DARA BioSciences, Inc. (NASDAQ: DARA), announces the positive results from a successfully completed Phase 1b clinical study for DB959, its peroxisome proliferator activated receptor (PPAR)-delta/gamma agonist, a non-TZD oral drug in development for the treatment of type 2 diabetes. This study's main objectives were to determine the safety and pharmacokinetics of multiple ascending oral doses of DB959Na.

Overall, the safety profile of once daily doses of DB959Na for seven sequential days was comparable to placebo, demonstrating that DB959Na is safe and well-tolerated throughout the 40-fold dose-range tested. Results of steady-state pharmacokinetic measurements indicate that the compound is highly likely to meet the target dosing regimen of once-a-day. Changes in the circulating profile of adiponectin, the established biomarker of PPAR agonism, seen in this study suggests that DB959Na will be pharmacologically active in patients with type 2 diabetes within the well tolerated dose range utilized in this study.

The study was a randomized, placebo-controlled, double-blind, escalating multiple dose clinical trial that enrolled 32 healthy male and female volunteers at Quintiles' Phase 1 facility in Overland Park, Kansas. The company plans to present detailed results at an upcoming scientific meeting in the first half of 2012.

As presented earlier, preclinical results in validated models of human disease demonstrated that DB959 lowered glucose to normal levels, raised HDL, raised the HDL:LDL ratio, and lowered triglycerides. These beneficial effects on glucose and lipids were observed without causing the weight gain which has been seen with other PPAR agonists. The positive lipid effects (e.g., cholesterol and triglycerides) are important because approximately 85% of patients with type 2 diabetes also have lipid abnormalities. Also presented previously were the results of the company's Phase 1a single-ascending-dose study, in which all doses were demonstrated to be safe and well-tolerated. These positive results will allow DB959 to enter Phase 2; DARA has begun planning for a Phase 2a study in patients with type 2 diabetes.

Steve Grossman, MD, Medical Consultant to DARA, said, "The positive safety results over a wide dose range in healthy volunteers and the evidence of pharmacologic activity provides a strong basis for the next phase of development."

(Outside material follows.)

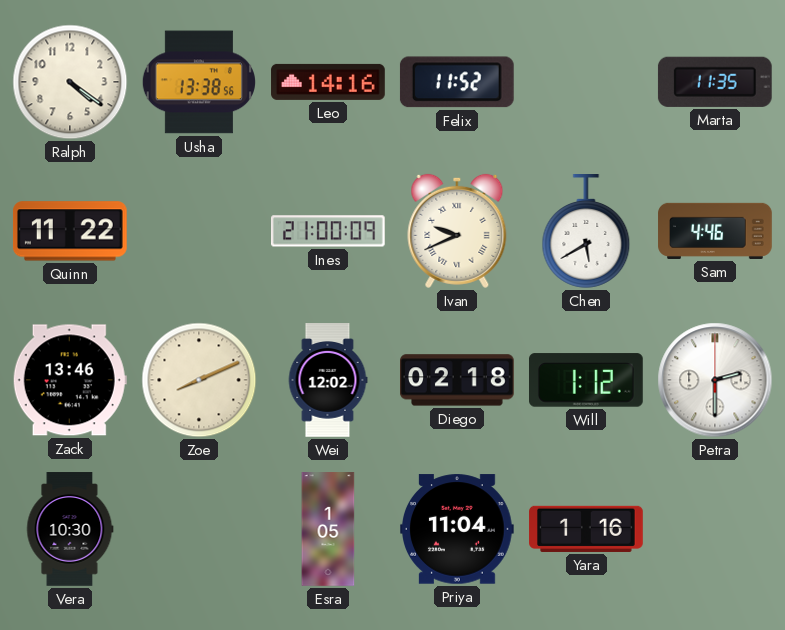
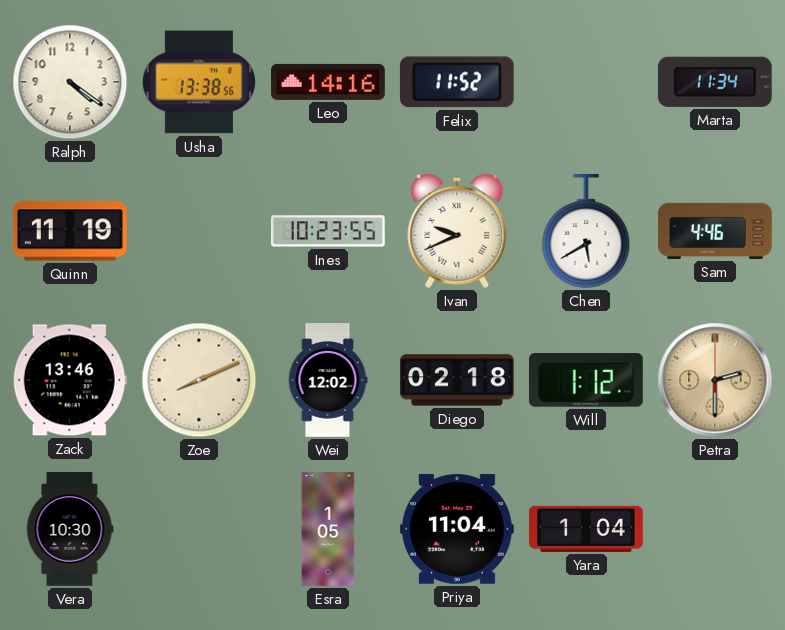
Marta: 11:35 -> 11:34
Quinn: 11:22 -> 11:19
Ines: 21:00 -> 10:23
Petra dial: white -> champagne
Yara: 1:16 -> 1:04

Richard A. Franco, CEO of DARA, said, "DARA is meeting its goals and now has two first-in-class drug candidates in clinical trials. DB959 is entering Phase 2 with a positive track record from both preclinical and now Phase 1 clinical studies, while KRN5500 has recently been granted Fast Track Drug status by the US FDA and has recently had the positive results from its Phase 2a study published in the Journal of Pain and Symptom Management."

About DB959

DB959 activates certain nuclear receptors (peroxisome proliferator-activated receptors, PPARs) that regulate the genes involved in controlling blood sugar levels and certain lipids (e.g. total cholesterol, HDL-cholesterol, triglycerides). The compound acts as an agonist of PPAR-delta and PPAR-gamma.

About Adiponectin

Adiponectin is a fat tissue-derived plasma protein whose expression is regulated by PPAR-gamma. It may play a modulatory role in multiple metabolic processes; plasma levels of adiponectin correlate with insulin sensitivity and correlate inversely with percent body fat. Improvements in one's metabolic health, as may be seen with weight loss, can be accompanied by increases in plasma adiponectin. Plasma adiponectin levels can be used as a biomarker or indicator of in vivo PPAR-gamma agonism. Numerous published studies have shown that PPAR-gamma agonists dose-dependently increase plasma adiponectin levels in both non-diabetic and diabetic populations at doses known to improve glucose homeostasis and insulin sensitivity.